Le battage médiatique autour du phénomène ChatGPT, au cœur de l’actualité, n’est que la partie émergée de l’iceberg de la révolution par les Intelligences Artificielles dites génératives (GenIA). Notre conviction : la technologie est désormais disponible et aura nécessairement de nombreux impacts sur les entreprises. La question est donc moins « faut-il adopter l’IA ? » que « comment l’adopter ?» : au prix de quels choix et arbitrages l’IA pourra-t-elle s’intégrer à votre entreprise, à quelle échéance, et pour quels gains recherchés ? La façon dont vous adopterez l’IA définira le monde dans lequel nous vivrons à l’avenir.
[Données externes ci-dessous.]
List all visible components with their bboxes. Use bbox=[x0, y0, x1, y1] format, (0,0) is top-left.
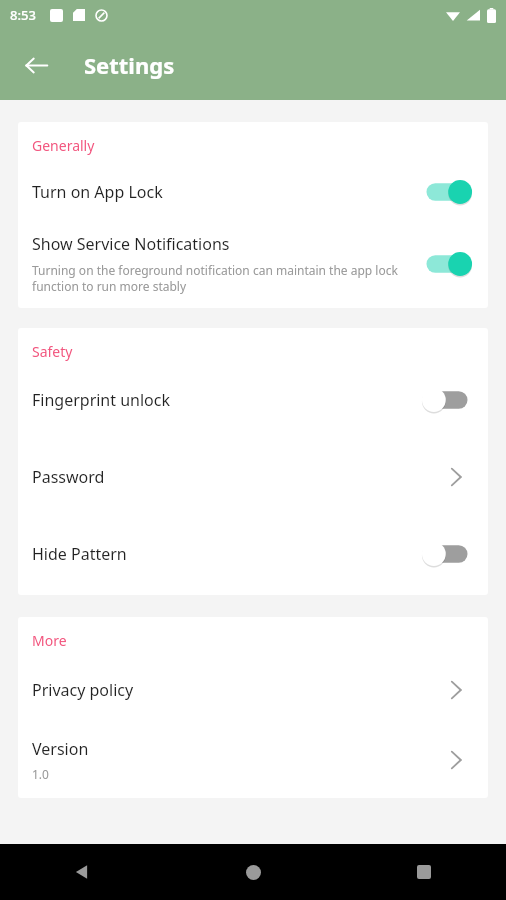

Des transformations de l'entreprise par l'IA au service de la compétitivité... et du bien commun ?
Les premières promesses de la GenIA sont grandes : de l’automatisation des tâches répétitives et à faible valeur ajoutée jusqu’aux travaux complexes d’analyse, de création ou d’écriture, elle vient ainsi percuter de nombreux métiers et même décaler les leviers de compétitivité sur certains secteurs. Selon une étude récente de Goldman Sachs[1], c’est 300 millions d’emplois auxquels pourrait se substituer une GenIA d’ici à 2040.
Si le risque est grand de basculer dans le technosolutionnisme – qui a déjà montré ses limites –, il est en revanche intéressant de sortir de l’opposition Homme / Machine pour penser les grandes transformations de l’entreprise pour des usages au service de (et non en substitution de) l’humain, la société, et le bien commun. Cette réflexion suppose toutefois de lever certains freins en entreprise lorsqu’on sait que 40 % des professionnels pensent que l’IA serait vécue comme une concurrence pour les équipes, un sentiment partagé par 52 % des actifs qui voient dans cette technologie une menace pour leur propre emploi (selon notre étude[2]).
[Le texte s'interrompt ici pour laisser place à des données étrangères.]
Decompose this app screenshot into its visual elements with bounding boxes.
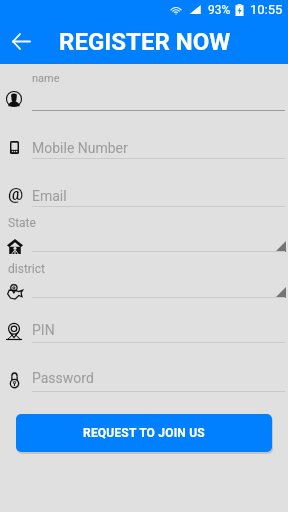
- button[interactable]: REQUEST TO JOIN US: [16, 414, 272, 452]
- button[interactable]: Mobile Number: [0, 111, 288, 159]
- staticText: name: [32, 72, 60, 85]
- staticText: @: [8, 184, 24, 204]
- staticText: district: [8, 262, 45, 276]
- staticText: State: [8, 216, 36, 230]
- button[interactable]: Back: [6, 26, 36, 56]
- button[interactable]: PIN: [0, 298, 288, 343]
- button[interactable]: district: [0, 252, 288, 298]
- staticText: PIN: [32, 322, 55, 338]
- button[interactable]: State: [0, 207, 288, 252]
- staticText: Password: [32, 370, 94, 386]
- button[interactable]: @: [0, 159, 288, 207]
- staticText: 93%: [208, 3, 231, 17]
- staticText: Email: [32, 188, 67, 204]
- staticText: REQUEST TO JOIN US: [83, 426, 205, 440]
- staticText: 10:55: [250, 2, 283, 17]
- button[interactable]: Password: [0, 343, 288, 392]
- staticText: Mobile Number: [32, 140, 128, 156]
- staticText: REGISTER NOW: [59, 28, 231, 56]
- button[interactable]: name: [0, 64, 288, 111]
Qu’en est-il aujourd’hui ? Nos clients[3] nous remontent déjà des champs d’application et cas d’usage fréquents lorsque nous discutons de leur projet d’IA : maximisation de la performance commerciale et marketing (prévision de ventes, satisfaction client, hyper personnalisation des produits...) ou optimisation des process industriels (jumeau numérique, robotisation, automatisation du contrôle qualité, stockage prédictif ou maintenance prédictive, réduction des dépenses énergétiques). Ces retours d’expérience témoignent d’une capacité pour toute entreprise, indépendamment de sa taille ou son secteur, à adopter l’IA à divers niveaux de maturité et de fonctions de l’entreprise. Dès lors, par où commencer ?
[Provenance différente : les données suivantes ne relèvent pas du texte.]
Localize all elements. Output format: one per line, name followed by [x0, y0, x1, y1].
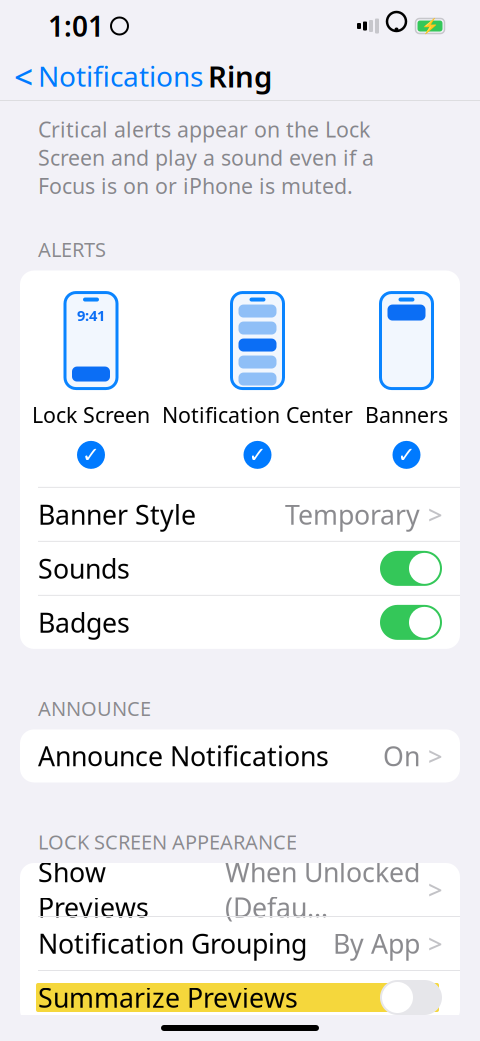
staticText: > [428, 873, 442, 906]
staticText: 9:41 [77, 306, 105, 325]
button[interactable]: 9:41 [32, 288, 150, 471]
staticText: Ring [208, 56, 272, 96]
staticText: By App [333, 926, 420, 961]
button[interactable]: Sounds [20, 542, 460, 595]
button[interactable]: Show Previews [20, 863, 460, 916]
staticText: ⚡ [421, 18, 439, 34]
staticText: Announce Notifications [38, 738, 329, 774]
staticText: ANNOUNCE [38, 695, 151, 722]
staticText: On [383, 738, 420, 774]
staticText: ✓ [82, 443, 100, 467]
staticText: Banner Style [38, 497, 196, 532]
staticText: Critical alerts appear on the Lock Scree… [38, 115, 374, 200]
staticText: Summarize Previews [38, 980, 298, 1015]
staticText: Notification Center [162, 400, 353, 429]
button[interactable]: Banners [365, 288, 448, 471]
staticText: Show Previews [38, 854, 149, 925]
staticText: Banners [365, 400, 448, 429]
staticText: When Unlocked (Defau… [225, 854, 420, 925]
button[interactable]: Badges [20, 596, 460, 649]
staticText: > [428, 498, 442, 531]
button[interactable]: Notification Center [162, 288, 353, 471]
staticText: Notifications [38, 57, 203, 95]
staticText: ALERTS [38, 236, 106, 263]
staticText: 1:01 [48, 7, 104, 45]
button[interactable]: < [0, 48, 203, 104]
staticText: Lock Screen [32, 400, 150, 429]
staticText: ✓ [248, 443, 266, 467]
staticText: ✓ [398, 443, 416, 467]
button[interactable]: Banner Style [20, 488, 460, 541]
staticText: Badges [38, 605, 130, 640]
staticText: < [14, 54, 33, 98]
staticText: Notification Grouping [38, 926, 307, 961]
button[interactable]: Summarize Previews [20, 971, 460, 1024]
staticText: LOCK SCREEN APPEARANCE [38, 828, 297, 855]
staticText: > [428, 739, 442, 773]
staticText: Temporary [285, 497, 420, 532]
button[interactable]: Announce Notifications [20, 729, 460, 782]
staticText: > [428, 927, 442, 960]
staticText: Sounds [38, 551, 130, 586]
button[interactable]: Notification Grouping [20, 917, 460, 970]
01 Développer un questionnement rigoureux et laisser le temps aux POC
Quel que soit le parcours ou le but recherché concernant l’IA, un questionnement rigoureux est clé. Notre conviction intime est que tout projet IA et plus spécifiquement GenIA s’articule autour de deux grands thèmes : à quels objectifs business doit-il répondre (cas d’usages, ROI, volume de données) ? Mais également, comment opérer en responsabilité (confidentialité, souveraineté, adhésion des équipes opérationnelles). En tant que dirigeants, il est donc pertinent de prendre le temps pour poser les objectifs, informer, sensibiliser, embarquer et décider, en se posant les bonnes questions (ici, chuchotées par ChatGPT) :
Quels sont les objectifs poursuivis par l’entreprise à travers la GenAI (générer du lead, améliorer la productivité ou le service client, …) ? Quels KPI associés seront à suivre dans la durée ?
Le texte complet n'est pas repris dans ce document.